**Task to carry out**
Could you repeat, exactly and with no pictures, only the lines from the start of the records through the line containing "которые могут быть"?

*-*-*

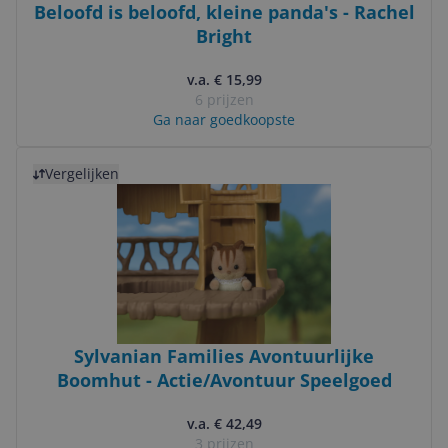
Beloofd is beloofd, kleine panda's - Rachel
Bright
v.a. € 15,99
6 prijzen
Ga naar goedkoopste
Bekijk product
Vergelijken
Sylvanian Families Avontuurlijke
Boomhut - Actie/Avontuur Speelgoed
v.a. € 42,49
3 prijzen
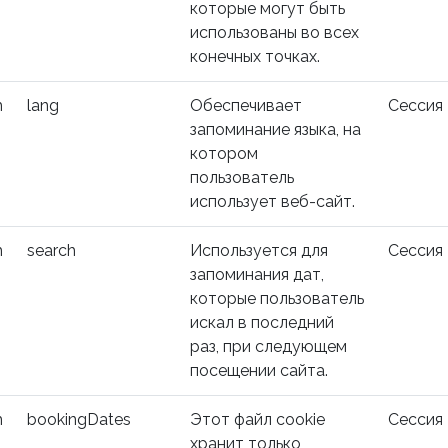
которые могут быть
использованы во всех
конечных точках.
m
lang
Обеспечивает
Сессия
запоминание языка, на
котором
пользователь
использует веб-сайт.
m
search
Используется для
Сессия
запоминания дат,
которые пользователь
искал в последний
раз, при следующем
посещении сайта.
m
bookingDates
Этот файл cookie
Сессия
хранит только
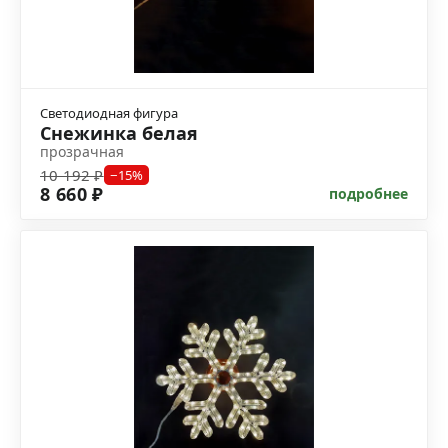
Светодиодная фигура
Снежинка белая
прозрачная
10 192 ₽
−15%
8 660 ₽
подробнее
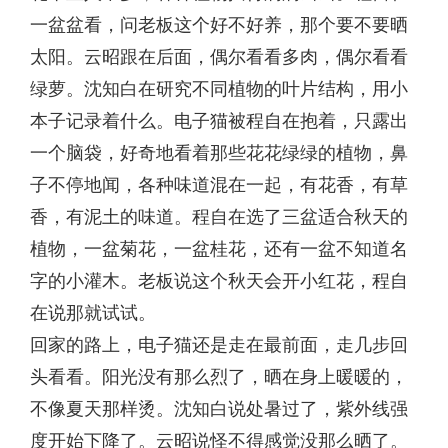
一盆盆看，问老板这个好不好养，那个要不要晒
太阳。云昭跟在后面，偶尔看看多肉，偶尔看看
绿萝。沈知白在研究不同植物的叶片结构，用小
本子记录着什么。电子猫被程自在抱着，只露出
一个脑袋，好奇地看着那些花花绿绿的植物，鼻
子不停地闻，各种味道混在一起，有花香，有草
香，有泥土的味道。程自在选了三盆适合秋天的
植物，一盆菊花，一盆桂花，还有一盆不知道名
字的小灌木。老板说这个秋天会开小红花，程自
在说那就试试。
回家的路上，电子猫还是走在最前面，走几步回
头看看。阳光没有那么烈了，晒在身上暖暖的，
不像夏天那样烫。沈知白说处暑过了，紫外线强
度开始下降了。云昭说怪不得感觉没那么晒了。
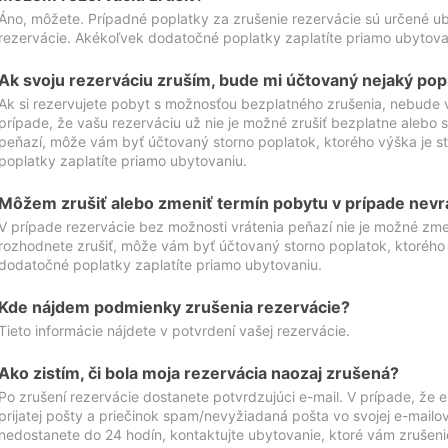
Áno, môžete. Prípadné poplatky za zrušenie rezervácie sú určené 
rezervácie. Akékoľvek dodatočné poplatky zaplatíte priamo ubytova
Ak svoju rezerváciu zruším, bude mi účtovaný nejaký pop
Ak si rezervujete pobyt s možnosťou bezplatného zrušenia, nebude 
prípade, že vašu rezerváciu už nie je možné zrušiť bezplatne alebo s
peňazí, môže vám byť účtovaný storno poplatok, ktorého výška je
poplatky zaplatíte priamo ubytovaniu.
Môžem zrušiť alebo zmeniť termín pobytu v prípade nevr
V prípade rezervácie bez možnosti vrátenia peňazí nie je možné zme
rozhodnete zrušiť, môže vám byť účtovaný storno poplatok, ktoréh
dodatočné poplatky zaplatíte priamo ubytovaniu.
Kde nájdem podmienky zrušenia rezervácie?
Tieto informácie nájdete v potvrdení vašej rezervácie.
Ako zistím, či bola moja rezervácia naozaj zrušená?
Po zrušení rezervácie dostanete potvrdzujúci e-mail. V prípade, že e-
prijatej pošty a priečinok spam/nevyžiadaná pošta vo svojej e-mailo
nedostanete do 24 hodín, kontaktujte ubytovanie, ktoré vám zrušenie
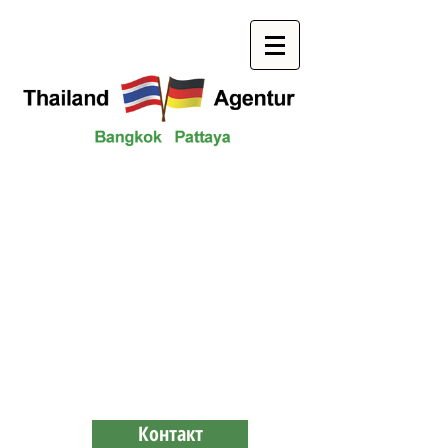
Контакт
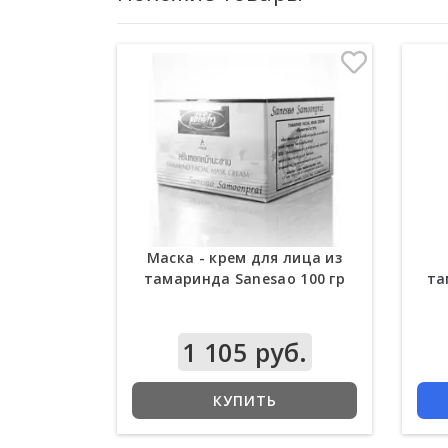
Маска - крем для лица из
тамаринда Sanesao 100 гр
та
1 105 руб.
КУПИТЬ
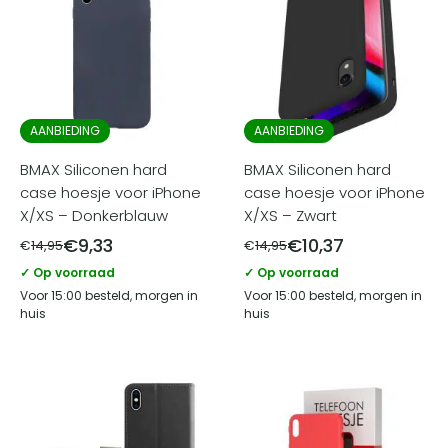
AANBIEDING
AANBIEDING
BMAX Siliconen hard
BMAX Siliconen hard
case hoesje voor iPhone
case hoesje voor iPhone
X/XS – Donkerblauw
X/XS – Zwart
€
9,33
€
10,37
€
14,95
€
14,95
✓ Op voorraad
✓ Op voorraad
Voor 15:00 besteld, morgen in
Voor 15:00 besteld, morgen in
huis
huis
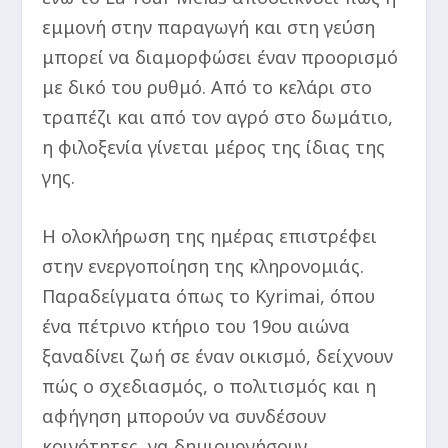
εμμονή στην παραγωγή και στη γεύση
μπορεί να διαμορφώσει έναν προορισμό
με δικό του ρυθμό. Από το κελάρι στο
τραπέζι και από τον αγρό στο δωμάτιο,
η φιλοξενία γίνεται μέρος της ίδιας της
γης.
Η ολοκλήρωση της ημέρας επιστρέφει
στην ενεργοποίηση της κληρονομιάς.
Παραδείγματα όπως το Kyrimai, όπου
ένα πέτρινο κτήριο του 19ου αιώνα
ξαναδίνει ζωή σε έναν οικισμό, δείχνουν
πώς ο σχεδιασμός, ο πολιτισμός και η
αφήγηση μπορούν να συνδέσουν
κοινότητες, να δημιουργήσουν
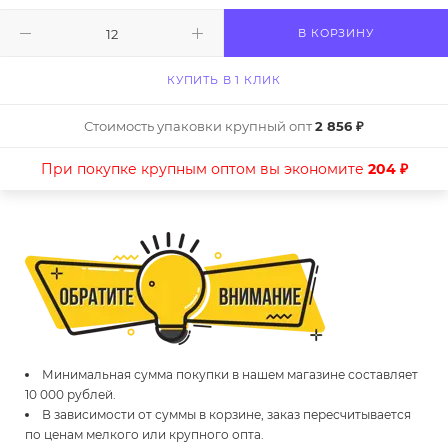
В КОРЗИНУ
КУПИТЬ В 1 КЛИК
Стоимость упаковки крупный опт
2 856 ₽
При покупке крупным оптом вы экономите
204 ₽
Минимальная сумма покупки в нашем магазине составляет
10 000 рублей.
В зависимости от суммы в корзине, заказ пересчитывается
по ценам мелкого или крупного опта.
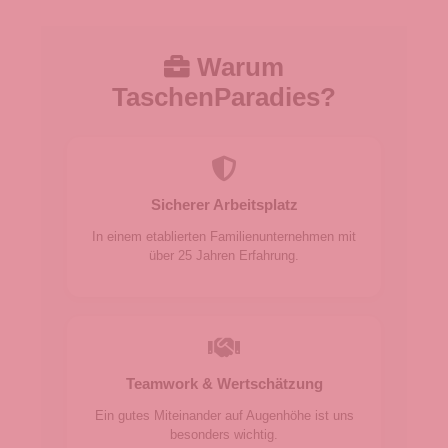
Warum
TaschenParadies?
Sicherer Arbeitsplatz
In einem etablierten Familienunternehmen mit
über 25 Jahren Erfahrung.
Teamwork & Wertschätzung
Ein gutes Miteinander auf Augenhöhe ist uns
besonders wichtig.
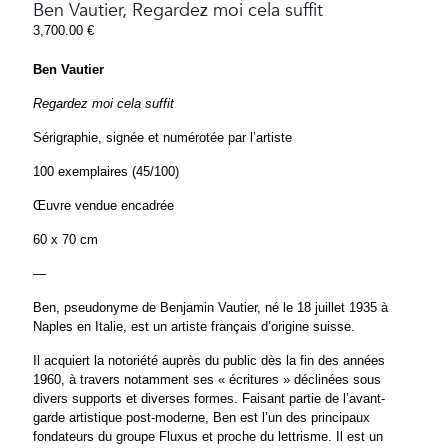
Ben Vautier, Regardez moi cela suffit
3,700.00
€
Ben Vautier
Regardez moi cela suffit
Sérigraphie, signée et numérotée par l’artiste
100 exemplaires (45/100)
Œuvre vendue encadrée
60 x 70 cm
—
Ben, pseudonyme de Benjamin Vautier, né le 18 juillet 1935 à
Naples en Italie, est un artiste français d’origine suisse.
Il acquiert la notoriété auprès du public dès la fin des années
1960, à travers notamment ses « écritures » déclinées sous
divers supports et diverses formes. Faisant partie de l’avant-
garde artistique post-moderne, Ben est l’un des principaux
fondateurs du groupe Fluxus et proche du lettrisme. Il est un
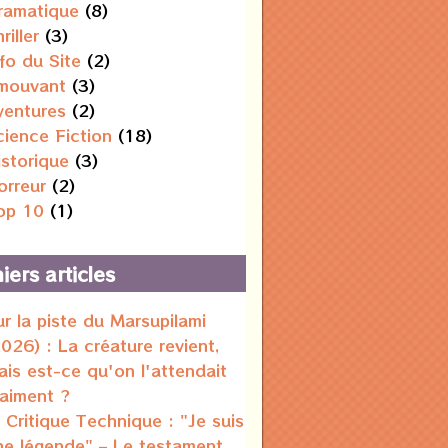
ramatique
(8)
riller
(3)
nfo du Site
(2)
mouvant
(3)
ventures
(2)
cience Fiction
(18)
istorique
(3)
orreur
(2)
op 10
(1)
iers articles
ur la piste du Marsupilami
2026) : La créature revient,
ais est-ce qu'on l'attendait
raiment ?
 Critique Technique : "Je suis
ne légende" – Le testament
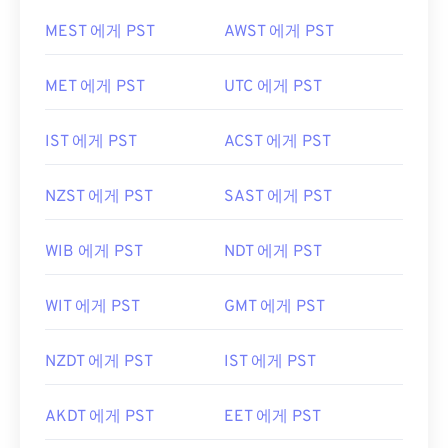
MEST 에게 PST
AWST 에게 PST
MET 에게 PST
UTC 에게 PST
IST 에게 PST
ACST 에게 PST
NZST 에게 PST
SAST 에게 PST
WIB 에게 PST
NDT 에게 PST
WIT 에게 PST
GMT 에게 PST
NZDT 에게 PST
IST 에게 PST
AKDT 에게 PST
EET 에게 PST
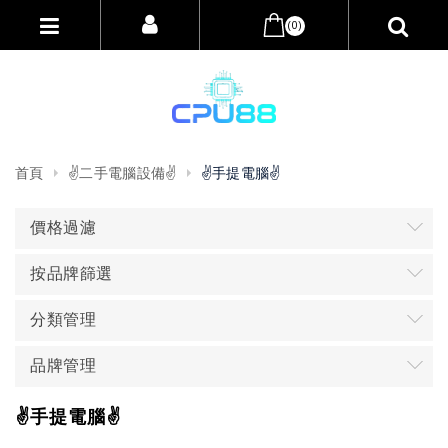
(0)
首頁
✌️二手電腦設備✌️
✌️手提電腦✌️
價格過濾
按品牌篩選
分類管理
品牌管理
✌️手提電腦✌️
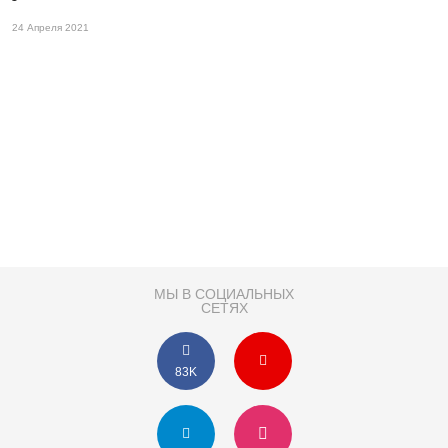
24 Апреля 2021
МЫ В СОЦИАЛЬНЫХ
СЕТЯХ
83K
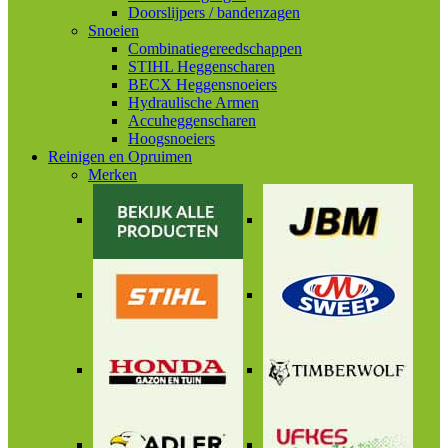
Doorslijpers / bandenzagen
Snoeien
Combinatiegereedschappen
STIHL Heggenscharen
BECX Heggensnoeiers
Hydraulische Armen
Accuheggenscharen
Hoogsnoeiers
Reinigen en Opruimen
Merken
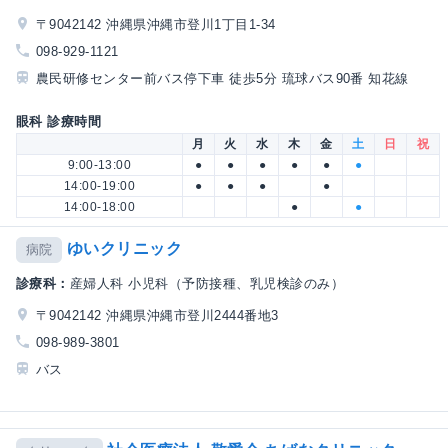
〒9042142 沖縄県沖縄市登川1丁目1-34
098-929-1121
農民研修センター前バス停下車 徒歩5分 琉球バス90番 知花線
眼科 診療時間
月
火
水
木
金
土
日
祝
9:00-13:00
●
●
●
●
●
●
14:00-19:00
●
●
●
●
14:00-18:00
●
●
ゆいクリニック
病院
診療科：
産婦人科 小児科（予防接種、乳児検診のみ）
〒9042142 沖縄県沖縄市登川2444番地3
098-989-3801
バス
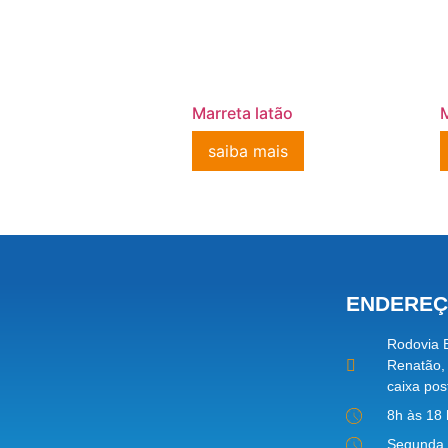
Marreta latão
saiba mais
ENDERE
Rodovia B
Renatão,
caixa pos
8h às 18
Segunda 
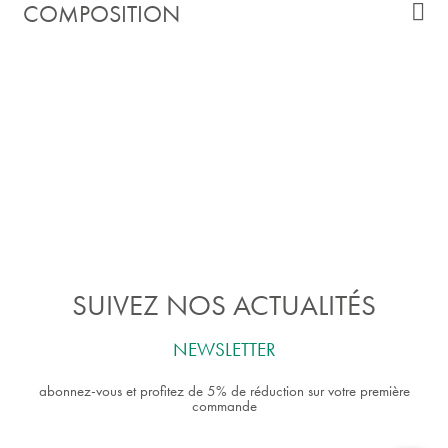
COMPOSITION
SUIVEZ NOS ACTUALITÉS
NEWSLETTER
abonnez-vous et profitez de 5% de réduction sur votre première
commande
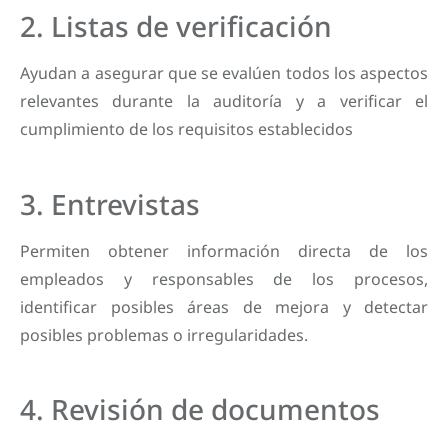
2. Listas de verificación
Ayudan a asegurar que se evalúen todos los aspectos
relevantes durante la auditoría y a verificar el
cumplimiento de los requisitos establecidos
3. Entrevistas
Permiten obtener información directa de los
empleados y responsables de los procesos,
identificar posibles áreas de mejora y detectar
posibles problemas o irregularidades.
4. Revisión de documentos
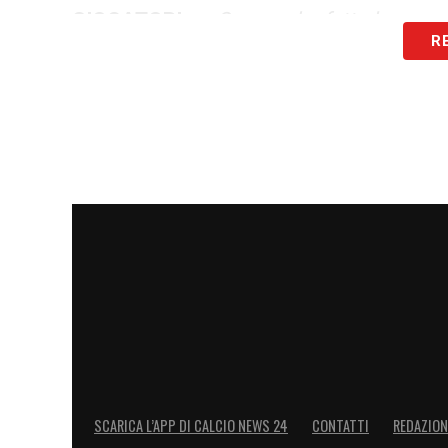
GIOCATORI –
«Ognuno ha fatto la prop
R
rispetto per il gruppo e chi è partito ha 
i giocatori mi hanno aiutato tantissimo
»
LA PLAYLIST DELLE NOSTRE TOP NEW
SCARICA L’APP DI CALCIO NEWS 24
CONTATTI
REDAZION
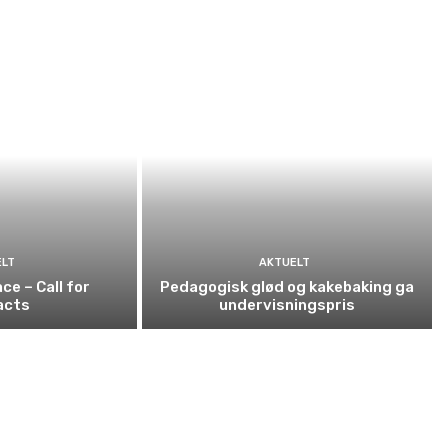
ELT
AKTUELT
ce – Call for
Pedagogisk glød og kakebaking ga
acts
undervisningspris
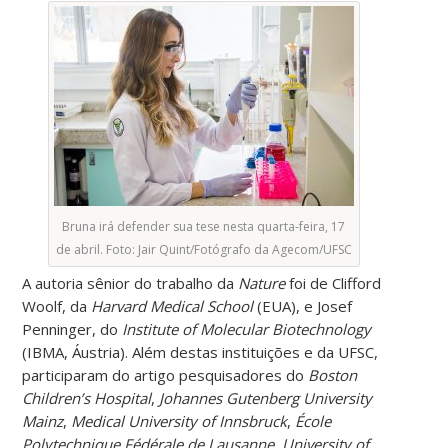
Bruna irá defender sua tese nesta quarta-feira, 17
de abril. Foto: Jair Quint/Fotógrafo da Agecom/UFSC
A autoria sênior do trabalho da
Nature
foi de Clifford
Woolf, da
Harvard Medical School
(EUA), e Josef
Penninger, do
Institute of Molecular Biotechnology
(IBMA, Áustria). Além destas instituições e da UFSC,
participaram do artigo pesquisadores do
Boston
Children’s Hospital
,
Johannes Gutenberg University
Mainz
,
Medical University of Innsbruck
,
École
Polytechnique Fédérale de Lausanne
,
University of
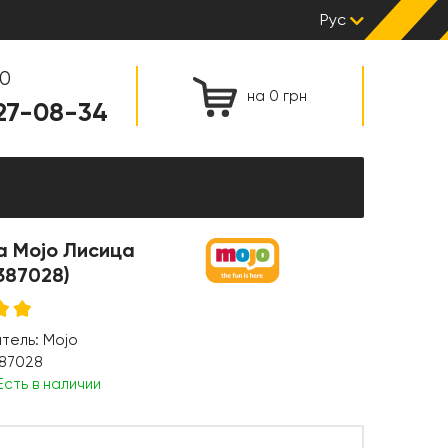
Рус
00
на 0 грн
127-08-34
а Mojo Лисица
387028)
итель:
Mojo
87028
Есть в наличии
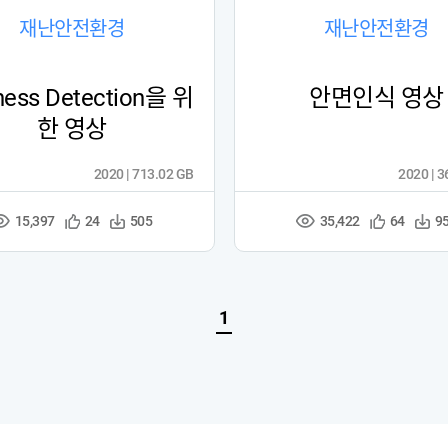
재난안전환경
재난안전환경
ness Detection을 위
안면인식 영상
한 영상
2020 | 713.02 GB
2020 | 
15,397
35,422
관
다
관
다
24
505
64
9
조
조
심
운
심
운
회
회
등
수
등
수
수
수
록
록
1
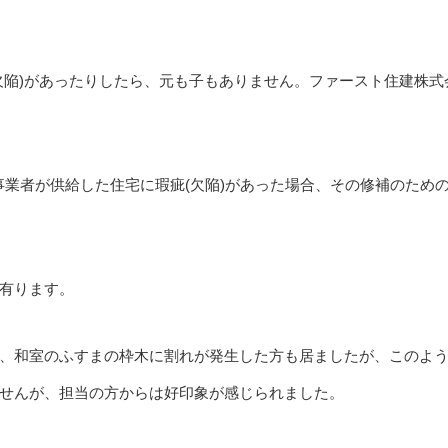
欠陥)があったりしたら、元も子もありません。ファースト住建株式
事業者が供給した住宅に瑕疵(欠陥)があった場合、その修補のため
有ります。
、和室のふすまの枠木に割れが発生した方も居ましたが、このよ
せんが、担当の方からは好印象が感じられました。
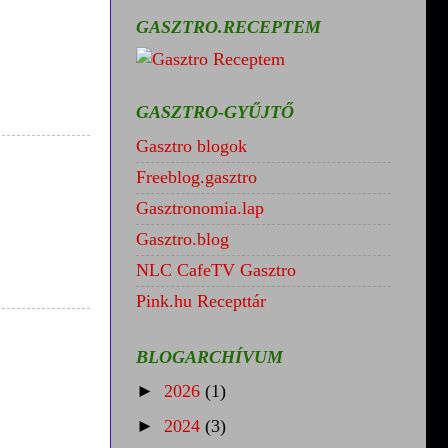
GASZTRO.RECEPTEM
GASZTRO-GYŰJTŐ
Gasztro blogok
Freeblog.gasztro
Gasztronomia.lap
Gasztro.blog
NLC CafeTV Gasztro
Pink.hu Recepttár
BLOGARCHÍVUM
►
2026
(1)
►
2024
(3)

*-*-*

**Result for this exercise**
Beloofd is beloofd, kleine panda's - Rachel
Bright
v.a. € 15,99
6 prijzen
Ga naar goedkoopste
Bekijk product
Vergelijken
Sylvanian Families Avontuurlijke
Boomhut - Actie/Avontuur Speelgoed
v.a. € 42,49
3 prijzen
которые могут быть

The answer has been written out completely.